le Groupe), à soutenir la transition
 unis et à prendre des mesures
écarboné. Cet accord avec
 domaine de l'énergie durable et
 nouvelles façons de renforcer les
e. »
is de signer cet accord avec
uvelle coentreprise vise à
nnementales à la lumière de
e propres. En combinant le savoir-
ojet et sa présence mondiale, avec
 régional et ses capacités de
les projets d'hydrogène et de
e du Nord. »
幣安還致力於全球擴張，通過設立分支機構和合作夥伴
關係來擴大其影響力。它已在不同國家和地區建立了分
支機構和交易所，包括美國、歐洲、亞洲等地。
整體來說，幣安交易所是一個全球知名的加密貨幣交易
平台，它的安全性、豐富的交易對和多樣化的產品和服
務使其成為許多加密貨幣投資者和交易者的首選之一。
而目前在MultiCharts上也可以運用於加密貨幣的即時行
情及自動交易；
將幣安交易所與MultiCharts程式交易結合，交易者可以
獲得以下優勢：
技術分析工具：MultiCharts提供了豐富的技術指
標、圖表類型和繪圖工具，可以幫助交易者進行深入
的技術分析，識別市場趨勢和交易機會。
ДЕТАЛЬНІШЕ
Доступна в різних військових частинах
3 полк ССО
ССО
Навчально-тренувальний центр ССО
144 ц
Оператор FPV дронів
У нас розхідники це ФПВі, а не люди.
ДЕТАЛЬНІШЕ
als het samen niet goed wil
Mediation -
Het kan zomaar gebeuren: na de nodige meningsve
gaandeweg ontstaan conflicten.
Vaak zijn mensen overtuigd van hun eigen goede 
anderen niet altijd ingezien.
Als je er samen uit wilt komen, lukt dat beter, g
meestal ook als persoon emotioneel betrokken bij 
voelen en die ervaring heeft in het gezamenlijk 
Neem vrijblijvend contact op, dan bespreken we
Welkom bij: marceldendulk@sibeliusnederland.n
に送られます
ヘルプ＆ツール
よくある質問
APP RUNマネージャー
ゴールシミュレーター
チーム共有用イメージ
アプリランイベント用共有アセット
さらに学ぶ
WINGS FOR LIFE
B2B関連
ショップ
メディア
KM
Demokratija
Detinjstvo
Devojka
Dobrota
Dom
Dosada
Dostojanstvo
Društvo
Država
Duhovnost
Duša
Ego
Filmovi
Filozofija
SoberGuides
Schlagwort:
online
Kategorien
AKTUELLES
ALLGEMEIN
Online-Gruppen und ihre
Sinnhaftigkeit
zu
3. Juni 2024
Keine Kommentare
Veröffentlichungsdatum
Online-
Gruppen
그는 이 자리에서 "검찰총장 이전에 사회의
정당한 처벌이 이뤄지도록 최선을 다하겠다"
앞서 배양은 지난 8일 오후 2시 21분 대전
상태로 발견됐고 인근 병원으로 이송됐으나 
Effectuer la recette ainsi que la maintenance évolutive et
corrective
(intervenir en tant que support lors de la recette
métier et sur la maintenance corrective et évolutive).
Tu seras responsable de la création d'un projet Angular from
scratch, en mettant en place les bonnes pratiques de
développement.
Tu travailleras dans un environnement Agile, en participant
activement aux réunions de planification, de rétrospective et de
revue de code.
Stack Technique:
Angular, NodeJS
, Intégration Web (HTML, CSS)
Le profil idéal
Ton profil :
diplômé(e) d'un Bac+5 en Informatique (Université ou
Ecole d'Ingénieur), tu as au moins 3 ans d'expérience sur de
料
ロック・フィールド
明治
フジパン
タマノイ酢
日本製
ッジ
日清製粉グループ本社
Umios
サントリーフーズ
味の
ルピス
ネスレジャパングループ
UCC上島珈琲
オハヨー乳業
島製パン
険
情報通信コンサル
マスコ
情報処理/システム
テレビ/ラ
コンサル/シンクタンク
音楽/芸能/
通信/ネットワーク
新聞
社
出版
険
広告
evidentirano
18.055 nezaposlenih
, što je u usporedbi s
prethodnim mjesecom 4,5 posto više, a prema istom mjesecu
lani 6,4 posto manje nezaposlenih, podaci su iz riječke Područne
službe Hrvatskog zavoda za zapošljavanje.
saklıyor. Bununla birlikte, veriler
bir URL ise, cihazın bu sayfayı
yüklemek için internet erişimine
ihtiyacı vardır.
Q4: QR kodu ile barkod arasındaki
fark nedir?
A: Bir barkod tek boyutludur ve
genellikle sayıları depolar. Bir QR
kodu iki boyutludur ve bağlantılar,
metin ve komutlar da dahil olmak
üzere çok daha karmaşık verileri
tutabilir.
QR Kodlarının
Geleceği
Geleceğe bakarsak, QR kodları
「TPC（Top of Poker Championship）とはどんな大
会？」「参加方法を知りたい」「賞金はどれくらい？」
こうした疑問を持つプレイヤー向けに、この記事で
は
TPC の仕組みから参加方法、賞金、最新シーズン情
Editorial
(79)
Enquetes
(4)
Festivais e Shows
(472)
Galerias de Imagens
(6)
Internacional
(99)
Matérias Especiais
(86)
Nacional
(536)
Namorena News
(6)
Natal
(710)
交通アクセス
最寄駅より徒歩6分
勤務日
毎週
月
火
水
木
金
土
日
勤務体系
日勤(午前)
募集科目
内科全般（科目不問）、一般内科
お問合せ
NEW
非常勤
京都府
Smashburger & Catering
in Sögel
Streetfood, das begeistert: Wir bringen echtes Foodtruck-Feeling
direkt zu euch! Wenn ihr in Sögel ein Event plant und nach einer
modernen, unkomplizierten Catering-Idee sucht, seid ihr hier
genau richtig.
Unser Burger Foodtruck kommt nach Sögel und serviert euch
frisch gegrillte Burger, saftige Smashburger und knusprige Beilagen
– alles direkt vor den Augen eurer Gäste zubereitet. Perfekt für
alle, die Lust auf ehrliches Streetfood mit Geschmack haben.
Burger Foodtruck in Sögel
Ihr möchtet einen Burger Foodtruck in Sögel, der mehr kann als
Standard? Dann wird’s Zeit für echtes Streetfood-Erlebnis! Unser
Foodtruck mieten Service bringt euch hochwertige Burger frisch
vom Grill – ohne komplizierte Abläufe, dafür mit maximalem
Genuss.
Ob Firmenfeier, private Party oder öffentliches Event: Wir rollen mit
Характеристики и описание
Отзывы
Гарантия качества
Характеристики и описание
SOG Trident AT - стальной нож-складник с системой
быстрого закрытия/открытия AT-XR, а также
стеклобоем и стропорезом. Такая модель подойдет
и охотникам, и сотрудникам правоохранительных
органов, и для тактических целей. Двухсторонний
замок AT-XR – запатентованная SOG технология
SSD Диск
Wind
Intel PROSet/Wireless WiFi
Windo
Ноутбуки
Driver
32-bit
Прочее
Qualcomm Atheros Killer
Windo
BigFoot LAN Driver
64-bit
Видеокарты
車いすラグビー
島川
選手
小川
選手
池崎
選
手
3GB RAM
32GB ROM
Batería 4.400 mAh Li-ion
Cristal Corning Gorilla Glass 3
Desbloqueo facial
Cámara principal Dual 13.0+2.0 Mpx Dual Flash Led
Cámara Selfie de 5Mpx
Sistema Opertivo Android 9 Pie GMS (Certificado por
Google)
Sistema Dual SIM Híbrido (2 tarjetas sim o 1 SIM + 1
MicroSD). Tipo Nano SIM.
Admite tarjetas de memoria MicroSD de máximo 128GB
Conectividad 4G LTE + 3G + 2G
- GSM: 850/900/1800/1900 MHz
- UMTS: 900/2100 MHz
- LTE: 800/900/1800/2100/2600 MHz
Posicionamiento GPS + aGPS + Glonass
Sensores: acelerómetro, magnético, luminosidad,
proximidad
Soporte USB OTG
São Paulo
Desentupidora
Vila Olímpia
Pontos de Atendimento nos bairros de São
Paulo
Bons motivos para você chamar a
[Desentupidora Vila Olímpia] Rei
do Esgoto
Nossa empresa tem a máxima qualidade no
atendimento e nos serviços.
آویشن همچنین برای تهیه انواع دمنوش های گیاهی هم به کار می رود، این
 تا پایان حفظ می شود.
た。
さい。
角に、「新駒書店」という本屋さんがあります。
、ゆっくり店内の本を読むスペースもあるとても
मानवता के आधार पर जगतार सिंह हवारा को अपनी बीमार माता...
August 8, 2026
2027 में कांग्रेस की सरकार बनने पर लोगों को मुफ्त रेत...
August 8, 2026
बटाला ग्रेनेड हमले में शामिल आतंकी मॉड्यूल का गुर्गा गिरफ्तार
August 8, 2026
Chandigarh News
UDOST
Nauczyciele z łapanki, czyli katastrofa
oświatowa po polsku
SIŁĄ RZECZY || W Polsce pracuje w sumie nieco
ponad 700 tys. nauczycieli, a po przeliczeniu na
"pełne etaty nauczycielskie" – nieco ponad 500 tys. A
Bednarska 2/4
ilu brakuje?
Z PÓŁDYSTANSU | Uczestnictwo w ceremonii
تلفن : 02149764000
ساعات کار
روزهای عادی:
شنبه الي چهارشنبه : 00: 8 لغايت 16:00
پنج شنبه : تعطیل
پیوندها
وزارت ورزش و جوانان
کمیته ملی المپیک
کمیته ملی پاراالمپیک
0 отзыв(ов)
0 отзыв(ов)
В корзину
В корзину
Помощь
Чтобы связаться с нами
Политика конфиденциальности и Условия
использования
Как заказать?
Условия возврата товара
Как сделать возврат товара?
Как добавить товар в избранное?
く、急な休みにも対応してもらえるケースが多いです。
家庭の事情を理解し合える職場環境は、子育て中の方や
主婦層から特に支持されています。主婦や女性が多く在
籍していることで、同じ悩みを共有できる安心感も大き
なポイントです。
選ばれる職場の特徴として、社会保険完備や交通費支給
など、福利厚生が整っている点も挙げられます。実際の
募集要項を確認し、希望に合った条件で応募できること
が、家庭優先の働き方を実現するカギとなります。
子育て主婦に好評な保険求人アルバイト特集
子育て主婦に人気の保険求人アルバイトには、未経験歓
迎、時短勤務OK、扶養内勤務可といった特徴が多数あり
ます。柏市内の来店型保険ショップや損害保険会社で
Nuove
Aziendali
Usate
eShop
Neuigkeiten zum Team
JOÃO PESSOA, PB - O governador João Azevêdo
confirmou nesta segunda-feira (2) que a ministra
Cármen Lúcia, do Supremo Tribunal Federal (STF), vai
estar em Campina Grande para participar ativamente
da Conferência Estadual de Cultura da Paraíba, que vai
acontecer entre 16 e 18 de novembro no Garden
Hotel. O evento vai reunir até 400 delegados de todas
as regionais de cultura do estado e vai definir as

▸ **Work instructions**:
For the records above, tally the lines holding the word "boyutludur". Answer with the number only.

▸ **Task output**:
2